Imagine a Rabbi who is invited to speak to the fifty leading Torah sages in the world. They are all assembled in a room, and this Rabbi is asked to speak. He gets up and declares, “My dear colleagues, I want to urge all of you not to worship Buddha!”
During generation of the wilderness, most of Beneh Yisrael were on or near the level of prophets. They were greater than today’s leading Sadikim. Why was Moshe concerned that they would worship idols?
The Ramban (Rabbi Moshe Nachmanides, Spain, 13th century), in his commentary to this Parasha, explains that Beneh Yisrael were at risk because they were exposed to idolatry. As Moshe Rabbenu says to the people in introducing his warning, “For you know how we lived in the land of Egypt, and how we journeyed among the gentiles whom you passed through, and you saw their despicable and repugnant things, the wood, stone, silver and gold that is with them…” (29:15-16). During their stay in Egypt, and then during their sojourn in the wilderness which brought them near foreign nations, Beneh Yisrael saw idolatry. They were exposed to it. And exposure to sin is dangerous, far more dangerous than we tend to think. Once we see it, even if it initially seems “despicable and repugnant,” as Moshe described, we become desensitized, and we may eventually adopt an accepting attitude toward it.
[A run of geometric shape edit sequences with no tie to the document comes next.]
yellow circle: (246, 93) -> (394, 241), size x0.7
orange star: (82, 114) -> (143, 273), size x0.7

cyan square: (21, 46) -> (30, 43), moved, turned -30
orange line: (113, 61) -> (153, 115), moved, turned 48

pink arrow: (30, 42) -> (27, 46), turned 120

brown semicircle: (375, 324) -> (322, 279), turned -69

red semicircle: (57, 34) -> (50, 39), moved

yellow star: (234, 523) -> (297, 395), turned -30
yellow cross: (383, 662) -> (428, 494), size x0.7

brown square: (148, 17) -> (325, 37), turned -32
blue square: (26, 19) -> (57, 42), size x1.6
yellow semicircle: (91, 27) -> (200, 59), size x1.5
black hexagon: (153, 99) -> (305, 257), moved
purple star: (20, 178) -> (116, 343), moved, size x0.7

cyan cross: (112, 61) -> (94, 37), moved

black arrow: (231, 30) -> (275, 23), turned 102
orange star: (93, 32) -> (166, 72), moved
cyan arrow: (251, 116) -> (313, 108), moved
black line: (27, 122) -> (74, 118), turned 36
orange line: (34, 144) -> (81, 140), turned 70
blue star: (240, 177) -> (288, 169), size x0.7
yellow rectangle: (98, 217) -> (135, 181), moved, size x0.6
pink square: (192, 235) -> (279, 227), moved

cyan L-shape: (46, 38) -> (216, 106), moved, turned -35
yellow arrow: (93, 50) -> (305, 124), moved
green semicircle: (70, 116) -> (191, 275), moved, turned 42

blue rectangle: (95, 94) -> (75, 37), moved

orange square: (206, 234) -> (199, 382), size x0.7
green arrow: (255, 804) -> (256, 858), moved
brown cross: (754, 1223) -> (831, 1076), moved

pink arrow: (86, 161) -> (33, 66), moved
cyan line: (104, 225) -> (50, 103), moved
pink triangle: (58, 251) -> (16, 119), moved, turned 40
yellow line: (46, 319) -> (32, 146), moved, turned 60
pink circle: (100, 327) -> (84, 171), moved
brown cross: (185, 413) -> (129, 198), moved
The Torah in the Book of Bereshit (26:35) tells us of Esav’s marriage to idolatrous women, and the anguish this caused his parents, Yishak and Ribka. Some commentators noted that it appears from the Torah’s formulation that Esav’s marriage caused more grief to Yishak than to Ribka. Ribka had grown up in the home of idolaters, and was therefore accustomed to it, to one extent or another. This exposure to pagan worship as a child made her less sensitive to it, and thus she did not react to her son’s marriage with the same revulsion as Yishak did.
Esav got married at the age of forty – over half a century after Ribka left her family and married Yishak. And yet, her exposure to idolatry as a young child still had an impact. Even after many decades of living together with the Sadik, Yishak, the effects of her childhood influences were not completely abolished.
As great as Beneh Yisrael were at the time of Moshe’s death, he still had reason to fear. They had seen idol worship with their own eyes, and this could very easily lead them to accept it and, ultimately, embrace a pagan lifestyle.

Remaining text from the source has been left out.